岩手県に存在する、陸地がわずかしか含まれない希少なグリッド・ロケーターのスクエアQM19での運用を目指しました。1日目は陸前高田市から運用を開始し、大槌町では伝搬のコンディションが上昇しました。2日目は釜石市と山田町で運用した後、目的地である宮古市QM19に到着。伝搬状態は不安定ながらもサテライトや1.9MHz帯などで多くの交信を記録しました。

8月10日(3日目) 宮古市から久慈市へ北上

宮古市で宿泊した翌朝、その北に隣接する下閉伊郡岩泉町まで約20kmを移動しました。海岸沿いは複雑な地形で広い空き地のような場所は見当たらず、川の堤防上に駐車スペースを見つけて運用しました。朝6時台では伝搬のコンディションが悪く、7MHz帯で国内局があまり聞こえなかったため、3.5MHz帯に出てみると調子が良く15QSOを記録しました。その後伝搬はやや上昇し28MHz帯でもQSOを記録しました。

続いて下閉伊郡田野畑村・下閉伊郡普代村・九戸郡野田村では、事前に調べておいた公園で運用しました(写真1)。田野畑村では7MHz帯の伝搬が悪く、このままパイルアップにならずに終了するかと思ったら、10MHz帯と14MHz帯が良くなり21MHz帯でも27QSOを記録しました。午後の普代村では伝搬のコンディションが低下し、18MHz帯以上はほとんど聞こえませんでした。夕方の野田村では7MHz帯が盛況で、日没の時刻が近づいてからの1.9/3.5MHz帯も順調に交信できました。


写真1 野田村での運用の様子

8月11日(4日目) 雨が降る中、久慈市から内陸部に向けて移動

久慈市では海岸近くの公園で運用を開始しました。伝搬のコンディションは前日の同時刻よりも低下した感じで、3.5MHz帯を多めに時間配分したところ、その後の7MHz帯で長時間のパイルアップになりました。途中で激しい雨に見舞われ、撤収時には雨で濡れてしまったものの、次の目的地である九戸郡洋野町に到着した頃には天気が回復しました。

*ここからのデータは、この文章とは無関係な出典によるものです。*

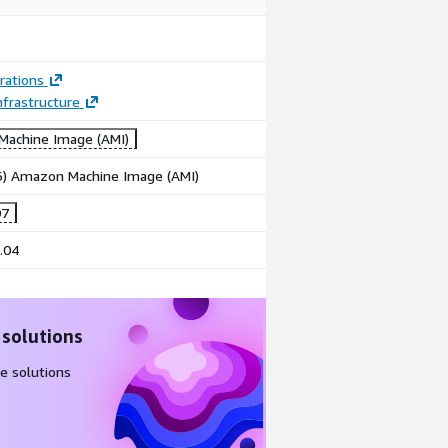
rations
frastructure
achine Image (AMI)
86) Amazon Machine Image (AMI)
07
.04
 solutions
e solutions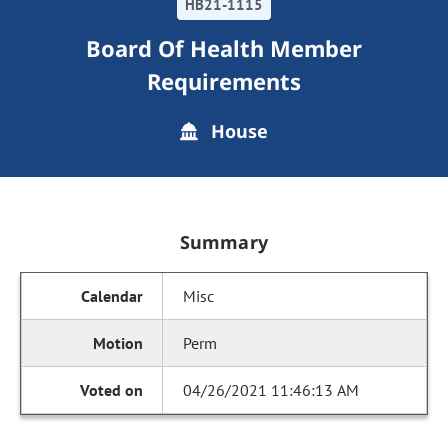
HB21-1115
Board Of Health Member
Requirements
House
Summary
Misc
Perm
04/26/2021 11:46:13 AM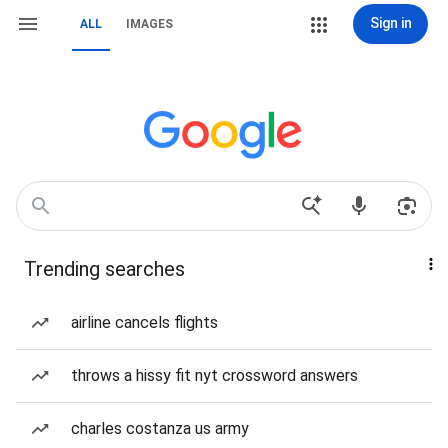
Sign in
ALL
IMAGES
Trending searches
airline cancels flights
throws a hissy fit nyt crossword answers
charles costanza us army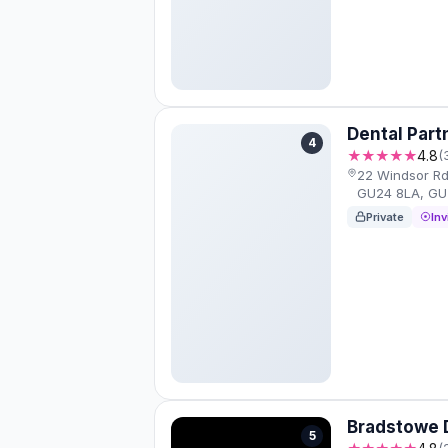
Dental Par
4
★★★★★
4.8
(
22 Windsor R
GU24 8LA, GU
Private
Inv
Bradstowe D
5
(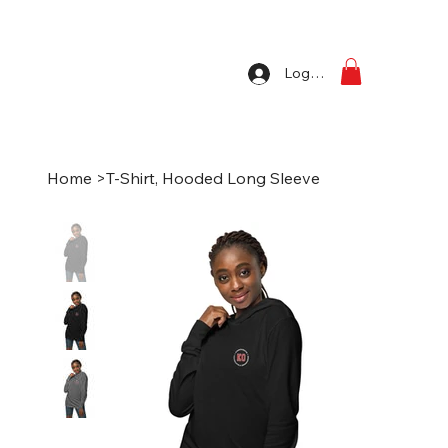
Log In
Home
>
T-Shirt, Hooded Long Sleeve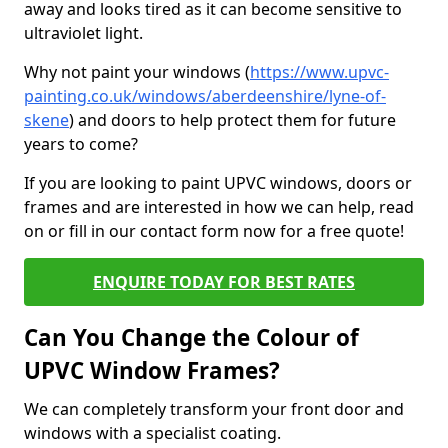
away and looks tired as it can become sensitive to
ultraviolet light.
Why not paint your windows (
https://www.upvc-
painting.co.uk/windows/aberdeenshire/lyne-of-
skene
) and doors to help protect them for future
years to come?
If you are looking to paint UPVC windows, doors or
frames and are interested in how we can help, read
on or fill in our contact form now for a free quote!
ENQUIRE TODAY FOR BEST RATES
Can You Change the Colour of
UPVC Window Frames?
We can completely transform your front door and
windows with a specialist coating.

洋野町からは18MHz帯から上の伝搬のコンディションが悪く、7から14MHz帯を中心に運用しました。軽米町は衛星のRS-44の時刻の都合で滞在時間が長めになりましたが、伝搬のコンディションは上がらず空振りCQが続きました(写真2)。夕方の九戸村では再び雨が激しくなったものの、ローバンドの伝搬は好調で多くのQSOを記録しました。


写真2 軽米町での運用の様子

8月12日(5日目) 二戸市から雫石町まで、高速道路も使って長距離移動

この地域は、各市町村の面積が広いため、1日4か所での運用といっても移動距離が長く、高速道路を利用しました。まず、二戸市の公園で、例によって3.5MHz帯から運用を開始し、14QSOを記録しました。ここまでは予想通りだったところが、この日は伝搬のコンディションが良くて各バンドで多くのQSOが進み、弱いEスポが発生して28MHz帯で16QSOできました。しかし、50MHz帯ではQSOできませんでした。

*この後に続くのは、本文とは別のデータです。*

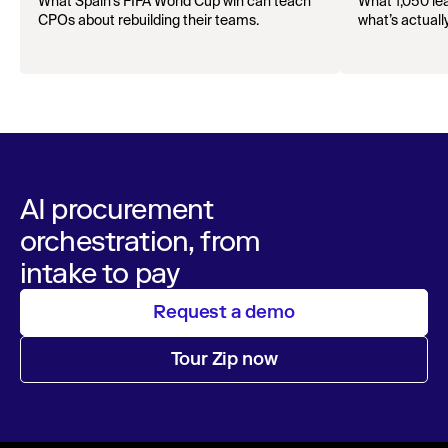
offense with AI
What Spain’s FIFA World Cup win can teach
What 1,050 lea
CPOs about rebuilding their teams.
what’s actuall
AI procurement
orchestration, from
intake to pay
Request a demo
Tour Zip now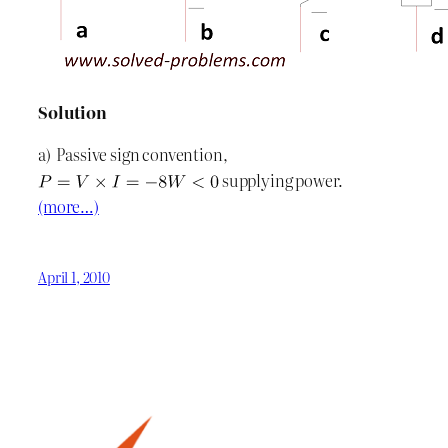
Solution
a) Passive sign convention,
supplying power.
(more…)
April 1, 2010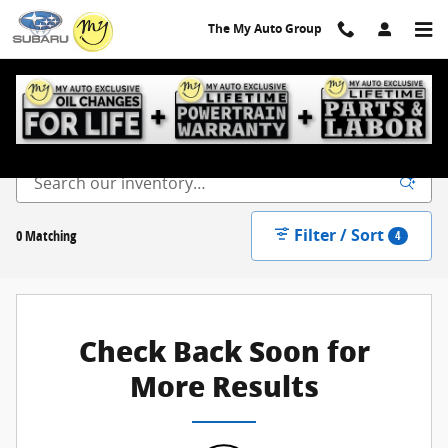
Skip to main content
The My Auto Group
New Inventory
Filter / Sort
0 Matching
4
Check Back Soon for
More Results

続いて、サテライトを運用するため八幡平市に移動しました。高速道路を使って44kmを移動する予定だったところ、二戸市の運用時間を予定より延長したため、目的地に到着する前に衛星が来てしまう状況で、やむなくパーキングエリアで臨時に運用しました。

するとここで本格的なEスポが発生しており、伝搬のコンディションが好調だったことからこの場所でHF帯も運用することにしました。7MHz帯から28MHz帯に順にQSYすると各バンドともパイルアップが続きました。その間にEスポは弱くなってしまい50MHz帯ではQSOできませんでした。Eスポの発生を察知した時点で最初から50MHz帯にチャレンジしていれば結果は違ったかもしれません。

午後からは滝沢市に移動し、2014年1月の市政施行時での運用で利用した河川敷で運用しました。伝搬のコンディションに午前ほどの勢いは無く、28MHz帯は1QSOに終わりました。岩手郡雫石町では7MHz帯が特に好調で、1.9MHz帯と3.5MHz帯も好調でした(写真3)。